Tierschutz

Noch ein Uhu gerettet und inzwischen wieder aufgepäppelt

Inga Giebel-Rodorigo  und Marc Rodorigo aus Berge kümmern sich als Jagdaufsicht im dem Revier um den erkrankten Uhu.

Inga Giebel-Rodorigo und Marc Rodorigo aus Berge kümmern sich als Jagdaufsicht im dem Revier um den erkrankten Uhu.

Foto: Privat

Zwei Jagdaufseher haben einen entkräfteten Uhu in einem Waldstück gerettet. Inzwischen geht es dem Tier wieder besser.

Berge/Langenholthausen. Als Jagdaufseher waren Marc Rodorigo und Inga Giebel-Rodorigo aus Berge verständigt worden, nachdem eine Anwohnerin über einen großen vermeintlichen Greifvogel vor ihrem Haus berichtet hatte. Das Ehepaar fuhr in das Revier nach Langenholthausen bei Balve. Tatsächlich befand sich ein entkräfteter, fast ausgetrockneter Uhu auf dem Boden.

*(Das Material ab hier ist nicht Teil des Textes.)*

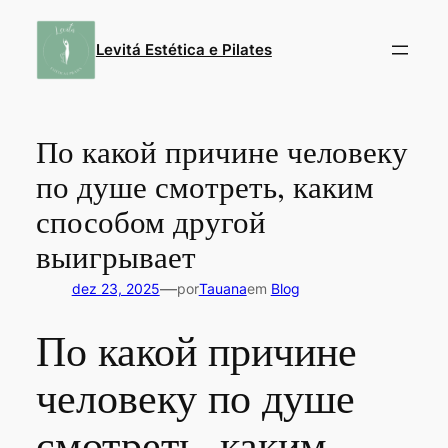
Pular
para
Levitá Estética e Pilates
o
conteúdo
По какой причине человеку
по душе смотреть, каким
способом другой
выигрывает
—
dez 23, 2025
por
Tauana
em
Blog
По какой причине
человеку по душе
смотреть, каким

Die beiden Jäger fingen das Tier ein und brachten es in einem Karton zu einem Tierarzt. Der stellte Wassermangel und einen Befall mit Parasiten fest. Seitdem wird sich um das Tier gekümmert, es bekommt reichlich Flüssigkeit aus einer Kanüle und wird wieder aufgepäppelt.

Schon bald soll der Uhu mit Hilfe einer Falknerin wieder ausgewildert werden.